Task objective: Word for word, print each record, dropping any image it holds.

Records for this task START

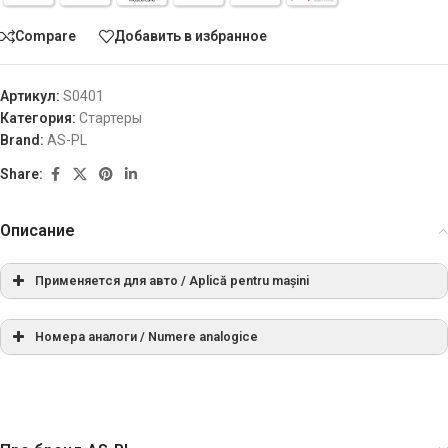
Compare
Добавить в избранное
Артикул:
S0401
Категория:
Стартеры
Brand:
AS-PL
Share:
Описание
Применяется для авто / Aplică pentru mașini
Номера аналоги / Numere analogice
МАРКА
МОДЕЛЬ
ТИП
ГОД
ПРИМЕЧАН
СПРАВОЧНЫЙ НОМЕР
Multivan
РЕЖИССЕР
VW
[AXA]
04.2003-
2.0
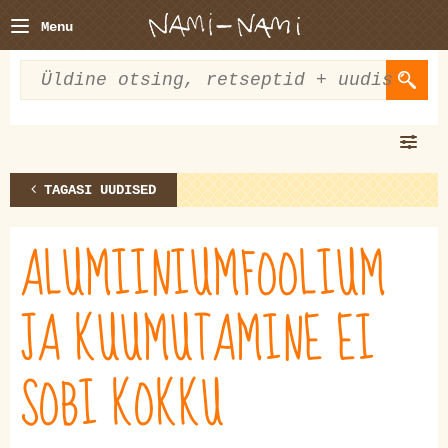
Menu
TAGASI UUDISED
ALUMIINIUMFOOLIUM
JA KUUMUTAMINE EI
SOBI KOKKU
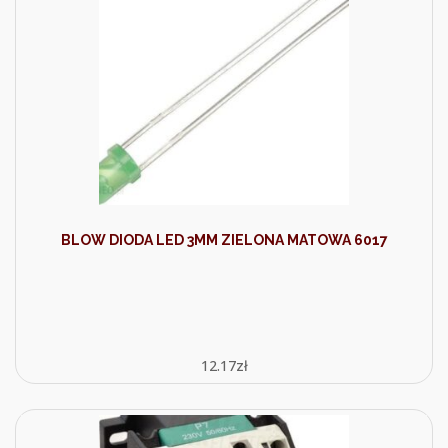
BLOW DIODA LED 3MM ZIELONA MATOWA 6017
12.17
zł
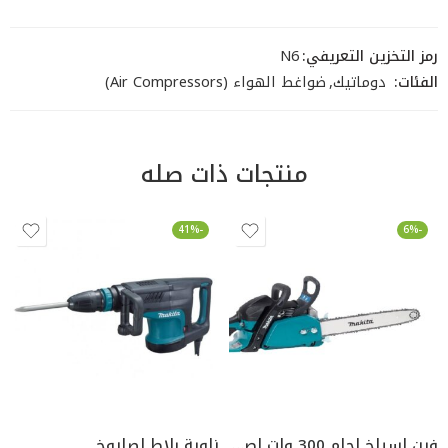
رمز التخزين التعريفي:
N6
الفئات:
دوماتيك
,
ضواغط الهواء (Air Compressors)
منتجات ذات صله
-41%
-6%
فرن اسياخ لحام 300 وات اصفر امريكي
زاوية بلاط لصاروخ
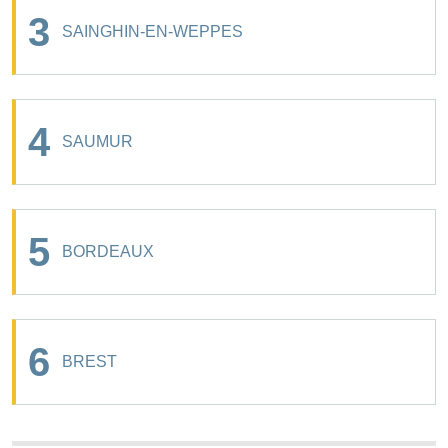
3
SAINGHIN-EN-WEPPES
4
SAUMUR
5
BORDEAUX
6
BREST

Records for this task END

Exercise answer:
Compare
Добавить в избранное
Артикул:
S0401
Категория:
Стартеры
Brand:
AS-PL
Share:
Описание
Применяется для авто / Aplică pentru mașini
Номера аналоги / Numere analogice
МАРКА
МОДЕЛЬ
ТИП
ГОД
ПРИМЕЧАН
СПРАВОЧНЫЙ НОМЕР
Multivan
РЕЖИССЕР
VW
[AXA]
04.2003-
2.0
Menu
TAGASI UUDISED
ALUMIINIUMFOOLIUM
JA KUUMUTAMINE EI
SOBI KOKKU
BLOW DIODA LED 3MM ZIELONA MATOWA 6017
12.17
zł
رمز التخزين التعريفي:
N6
الفئات:
دوماتيك
,
ضواغط الهواء (Air Compressors)
منتجات ذات صله
-41%
-6%
فرن اسياخ لحام 300 وات اصفر امريكي
زاوية بلاط لصاروخ
3
SAINGHIN-EN-WEPPES
4
SAUMUR
5
BORDEAUX
6
BREST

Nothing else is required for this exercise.